= Directions =
Every line from the one holding "Published News" through the last line of the records must be retyped exactly, and no other line or picture may appear in the copy.
━━━━━ Extracted data
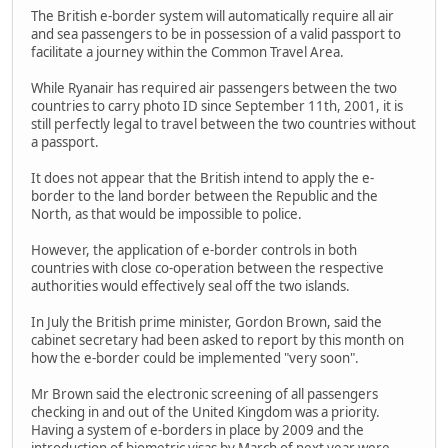
The British e-border system will automatically require all air
and sea passengers to be in possession of a valid passport to
facilitate a journey within the Common Travel Area.
While Ryanair has required air passengers between the two
countries to carry photo ID since September 11th, 2001, it is
still perfectly legal to travel between the two countries without
a passport.
It does not appear that the British intend to apply the e-
border to the land border between the Republic and the
North, as that would be impossible to police.
However, the application of e-border controls in both
countries with close co-operation between the respective
authorities would effectively seal off the two islands.
In July the British prime minister, Gordon Brown, said the
cabinet secretary had been asked to report by this month on
how the e-border could be implemented "very soon".
Mr Brown said the electronic screening of all passengers
checking in and out of the United Kingdom was a priority.
Having a system of e-borders in place by 2009 and the
introduction of biometric visas by March of next year were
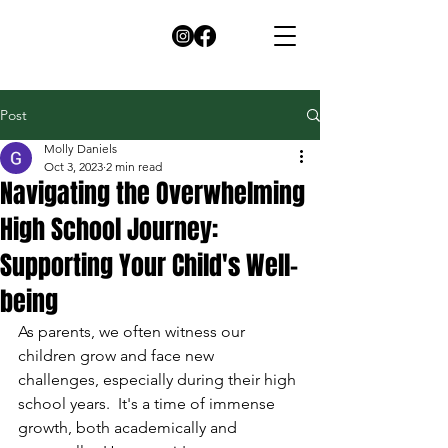
Post
Molly Daniels
Oct 3, 2023
2 min read
Navigating the Overwhelming
High School Journey:
Supporting Your Child's Well-
being
As parents, we often witness our 
children grow and face new 
challenges, especially during their high 
school years.  It's a time of immense 
growth, both academically and 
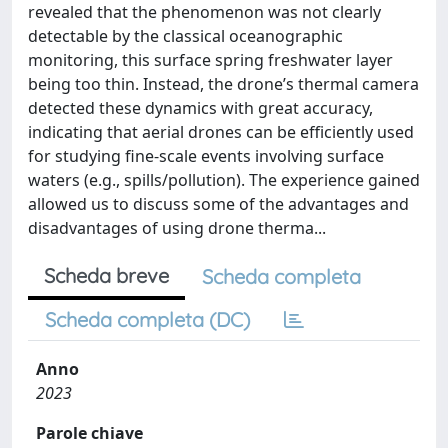
revealed that the phenomenon was not clearly
detectable by the classical oceanographic
monitoring, this surface spring freshwater layer
being too thin. Instead, the drone’s thermal camera
detected these dynamics with great accuracy,
indicating that aerial drones can be efficiently used
for studying fine-scale events involving surface
waters (e.g., spills/pollution). The experience gained
allowed us to discuss some of the advantages and
disadvantages of using drone therma...
Scheda breve
Scheda completa
Scheda completa (DC)
Anno
2023
Parole chiave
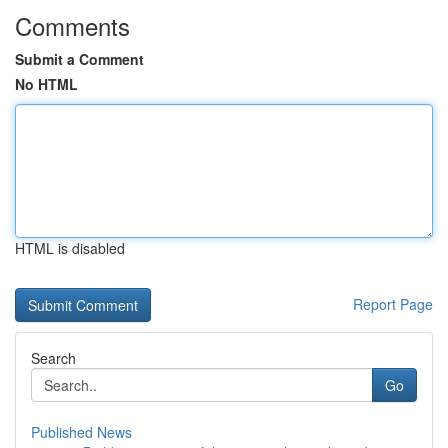
Comments
Submit a Comment
No HTML
HTML is disabled
Report Page
Search
Go
Published News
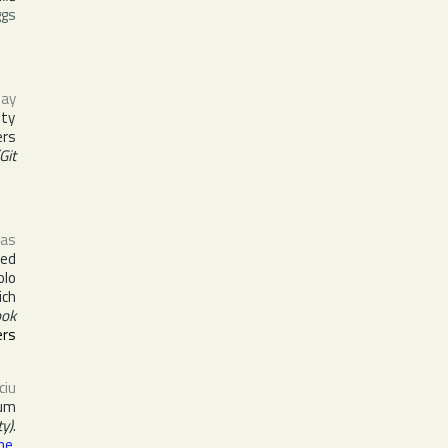
ggs
way
ety
ers
Git
 as
ted
olo
ich
ook
ers
ciu
bum
y)
.
ne
,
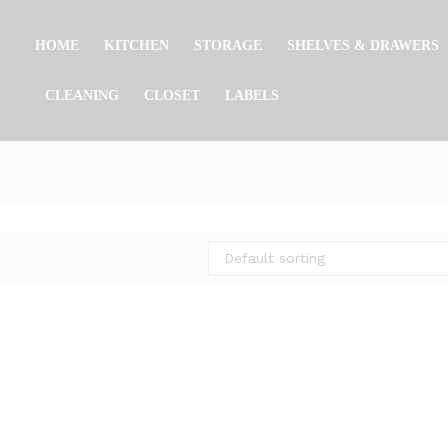
HOME
KITCHEN
STORAGE
SHELVES & DRAWERS
CLEANING
CLOSET
LABELS
Default sorting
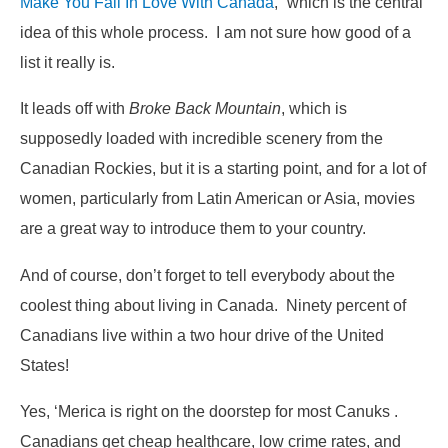
Make You Fall In Love With Canada
,” which is the central
idea of this whole process. I am not sure how good of a
list it really is.
It leads off with
Broke Back Mountain
, which is
supposedly loaded with incredible scenery from the
Canadian Rockies, but it is a starting point, and for a lot of
women, particularly from Latin American or Asia, movies
are a great way to introduce them to your country.
And of course, don’t forget to tell everybody about the
coolest thing about living in Canada. Ninety percent of
Canadians live within a two hour drive of the United
States!
Yes, ‘Merica is right on the doorstep for most Canuks .
Canadians get cheap healthcare, low crime rates, and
━━━━━━━━━━
= Answer for the task =
Published News
ggs
way
ety
ers
Git
 as
ted
olo
ich
ook
ers
ciu
bum
y)
.
ne
,
HOME
KITCHEN
STORAGE
SHELVES & DRAWERS
CLEANING
CLOSET
LABELS
Default sorting
Make You Fall In Love With Canada
,” which is the central
idea of this whole process. I am not sure how good of a
list it really is.
It leads off with
Broke Back Mountain
, which is
supposedly loaded with incredible scenery from the
Canadian Rockies, but it is a starting point, and for a lot of
women, particularly from Latin American or Asia, movies
are a great way to introduce them to your country.
And of course, don’t forget to tell everybody about the
coolest thing about living in Canada. Ninety percent of
Canadians live within a two hour drive of the United
States!
Yes, ‘Merica is right on the doorstep for most Canuks .
Canadians get cheap healthcare, low crime rates, and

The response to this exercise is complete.